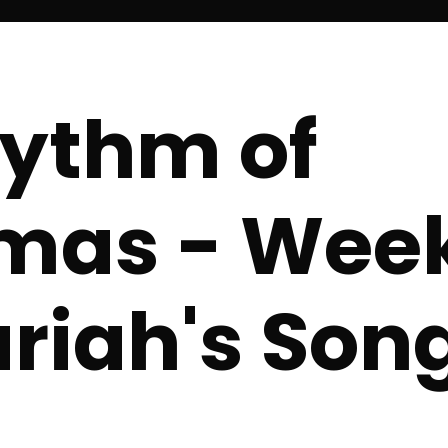
ythm of
mas - Week
riah's Son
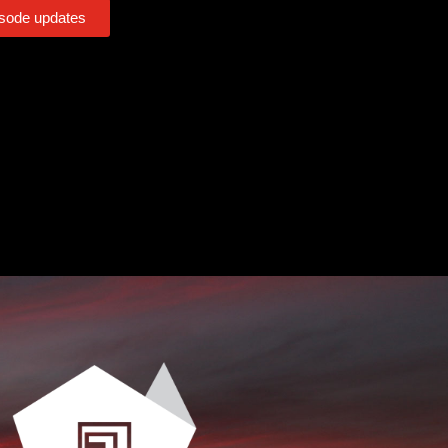
isode updates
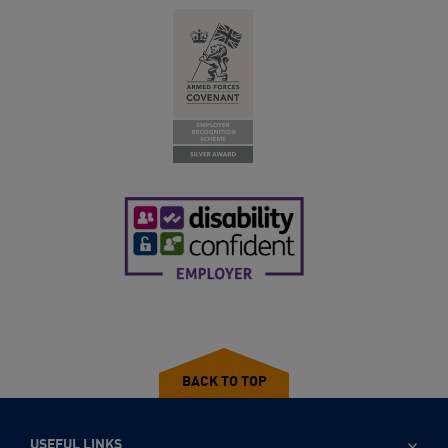
BACK TO TOP
USEFUL LINKS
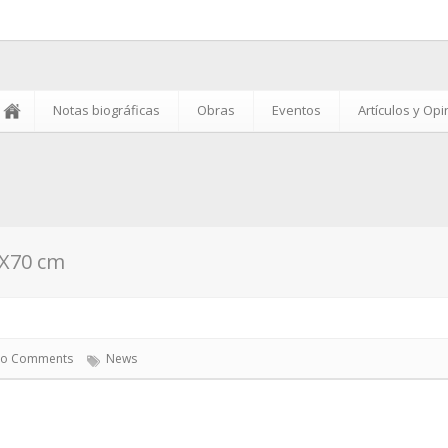
Notas biográficas
Obras
Eventos
Artículos y Op
0X70 cm
o Comments
News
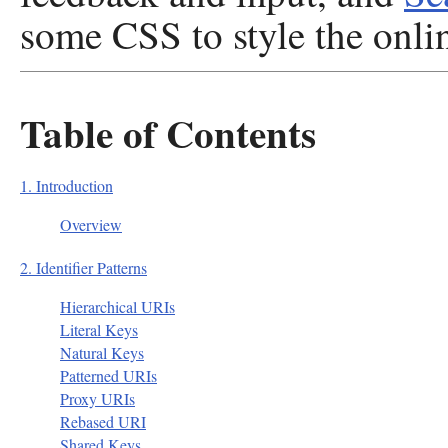
some CSS to style the onli
Table of Contents
1. Introduction
Overview
2. Identifier Patterns
Hierarchical URIs
Literal Keys
Natural Keys
Patterned URIs
Proxy URIs
Rebased URI
Shared Keys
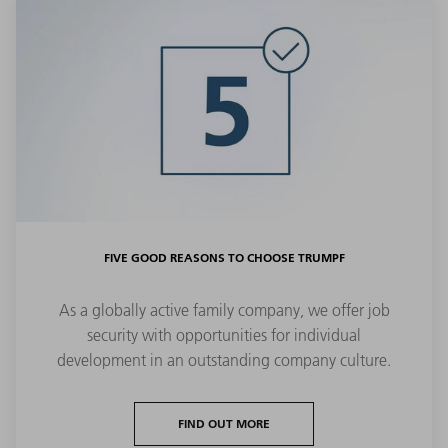
FIVE GOOD REASONS TO CHOOSE TRUMPF
As a globally active family company, we offer job
security with opportunities for individual
development in an outstanding company culture.
FIND OUT MORE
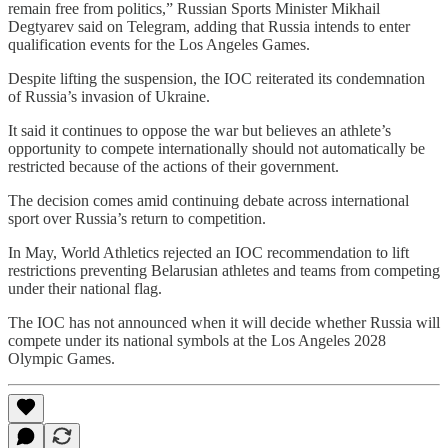
remain free from politics,” Russian Sports Minister Mikhail
Degtyarev said on Telegram, adding that Russia intends to enter
qualification events for the Los Angeles Games.
Despite lifting the suspension, the IOC reiterated its condemnation
of Russia’s invasion of Ukraine.
It said it continues to oppose the war but believes an athlete’s
opportunity to compete internationally should not automatically be
restricted because of the actions of their government.
The decision comes amid continuing debate across international
sport over Russia’s return to competition.
In May, World Athletics rejected an IOC recommendation to lift
restrictions preventing Belarusian athletes and teams from competing
under their national flag.
The IOC has not announced when it will decide whether Russia will
compete under its national symbols at the Los Angeles 2028
Olympic Games.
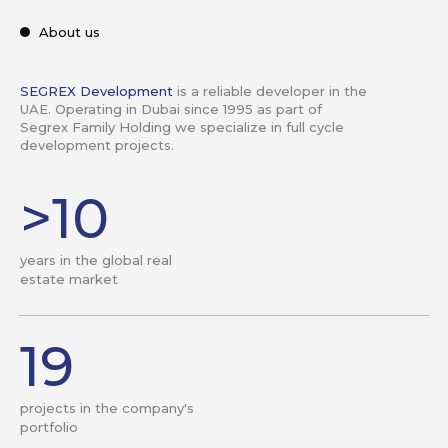
About us
SEGREX Development
is a reliable developer in the
UAE. Operating in Dubai since 1995 as part of
Segrex Family Holding we specialize in full cycle
development projects.
>10
years in the global real
estate market
19
projects in the company's
portfolio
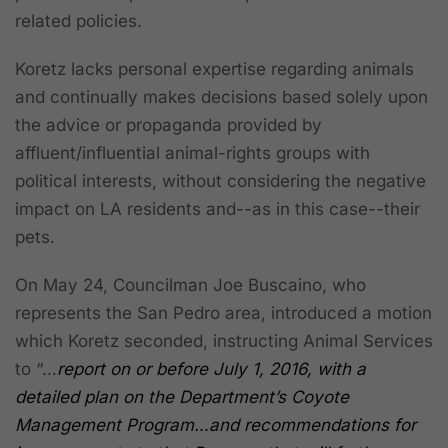
related policies.
Koretz lacks personal expertise regarding animals
and continually makes decisions based solely upon
the advice or propaganda provided by
affluent/influential animal-rights groups with
political interests, without considering the negative
impact on LA residents and--as in this case--their
pets.
On May 24, Councilman Joe Buscaino, who
represents the San Pedro area, introduced a motion
which Koretz seconded, instructing Animal Services
to “…
report on or before July 1, 2016, with a
detailed plan on the Department’s Coyote
Management Program…and recommendations for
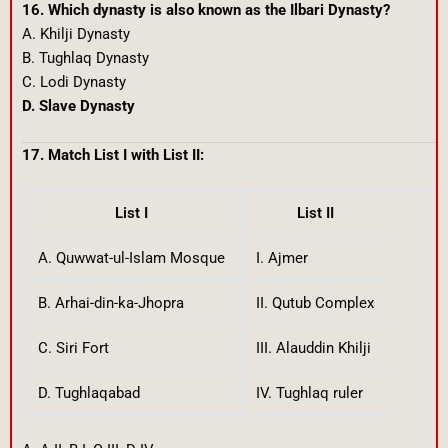
16. Which dynasty is also known as the Ilbari Dynasty?
A. Khilji Dynasty
B. Tughlaq Dynasty
C. Lodi Dynasty
D. Slave Dynasty
17. Match List I with List II:
List I
List II
A. Quwwat-ul-Islam Mosque
I. Ajmer
B. Arhai-din-ka-Jhopra
II. Qutub Complex
C. Siri Fort
III. Alauddin Khilji
D. Tughlaqabad
IV. Tughlaq ruler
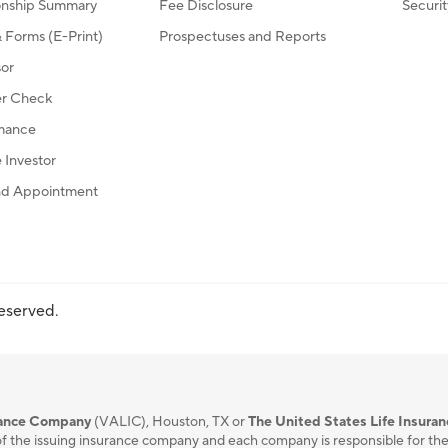
ionship Summary
Fee Disclosure
Securi
Forms (E-Print)
Prospectuses and Reports
sor
r Check
mance
Investor
d Appointment
reserved.
urance Company
(VALIC), Houston, TX or
The United States Life Insura
f the issuing insurance company and each company is responsible for the fi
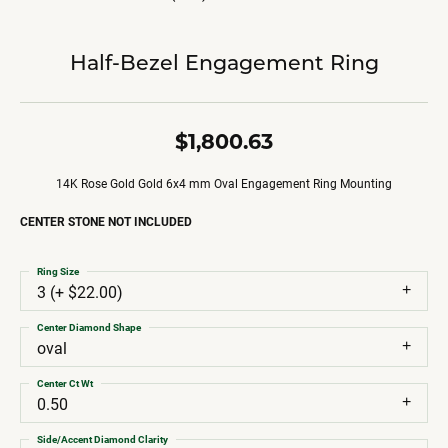
Half-Bezel Engagement Ring
$1,800.63
14K Rose Gold Gold 6x4 mm Oval Engagement Ring Mounting
CENTER STONE NOT INCLUDED
Ring Size
3 (+ $22.00)
Center Diamond Shape
oval
Center Ct Wt
0.50
Side/Accent Diamond Clarity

Your task
The material above must be reproduced line for line, with the images omitted.

Output below
ythm of
mas - Week
riah's Son
isode updates
BACK TO TOP
USEFUL LINKS
Notas biográficas
Obras
Eventos
Artículos y Op
0X70 cm
o Comments
News
some CSS to style the onli
Table of Contents
1. Introduction
Overview
2. Identifier Patterns
Hierarchical URIs
Literal Keys
Natural Keys
Patterned URIs
Proxy URIs
Rebased URI
Shared Keys
FIVE GOOD REASONS TO CHOOSE TRUMPF
As a globally active family company, we offer job
security with opportunities for individual
development in an outstanding company culture.
FIND OUT MORE
remain free from politics,” Russian Sports Minister Mikhail
Degtyarev said on Telegram, adding that Russia intends to enter
qualification events for the Los Angeles Games.
Despite lifting the suspension, the IOC reiterated its condemnation
of Russia’s invasion of Ukraine.
It said it continues to oppose the war but believes an athlete’s
opportunity to compete internationally should not automatically be
restricted because of the actions of their government.
The decision comes amid continuing debate across international
sport over Russia’s return to competition.
In May, World Athletics rejected an IOC recommendation to lift
restrictions preventing Belarusian athletes and teams from competing
under their national flag.
The IOC has not announced when it will decide whether Russia will
compete under its national symbols at the Los Angeles 2028
Olympic Games.
About us
SEGREX Development
is a reliable developer in the
UAE. Operating in Dubai since 1995 as part of
Segrex Family Holding we specialize in full cycle
development projects.
>10
years in the global real
estate market
19
projects in the company's
portfolio
related policies.
Koretz lacks personal expertise regarding animals
and continually makes decisions based solely upon
the advice or propaganda provided by
affluent/influential animal-rights groups with
political interests, without considering the negative
impact on LA residents and--as in this case--their
pets.
On May 24, Councilman Joe Buscaino, who
represents the San Pedro area, introduced a motion
which Koretz seconded, instructing Animal Services
to “…
report on or before July 1, 2016, with a
detailed plan on the Department’s Coyote
Management Program…and recommendations for
16. Which dynasty is also known as the Ilbari Dynasty?
A. Khilji Dynasty
B. Tughlaq Dynasty
C. Lodi Dynasty
D. Slave Dynasty
17. Match List I with List II:
List I
List II
A. Quwwat-ul-Islam Mosque
I. Ajmer
B. Arhai-din-ka-Jhopra
II. Qutub Complex
C. Siri Fort
III. Alauddin Khilji
D. Tughlaqabad
IV. Tughlaq ruler
ionship Summary
Fee Disclosure
Securi
Forms (E-Print)
Prospectuses and Reports
sor
r Check
mance
Investor
d Appointment
reserved.
urance Company
(VALIC), Houston, TX or
The United States Life Insura
f the issuing insurance company and each company is responsible for the fi
Half-Bezel Engagement Ring
$1,800.63
14K Rose Gold Gold 6x4 mm Oval Engagement Ring Mounting
CENTER STONE NOT INCLUDED
Ring Size
3 (+ $22.00)
Center Diamond Shape
oval
Center Ct Wt
0.50
Side/Accent Diamond Clarity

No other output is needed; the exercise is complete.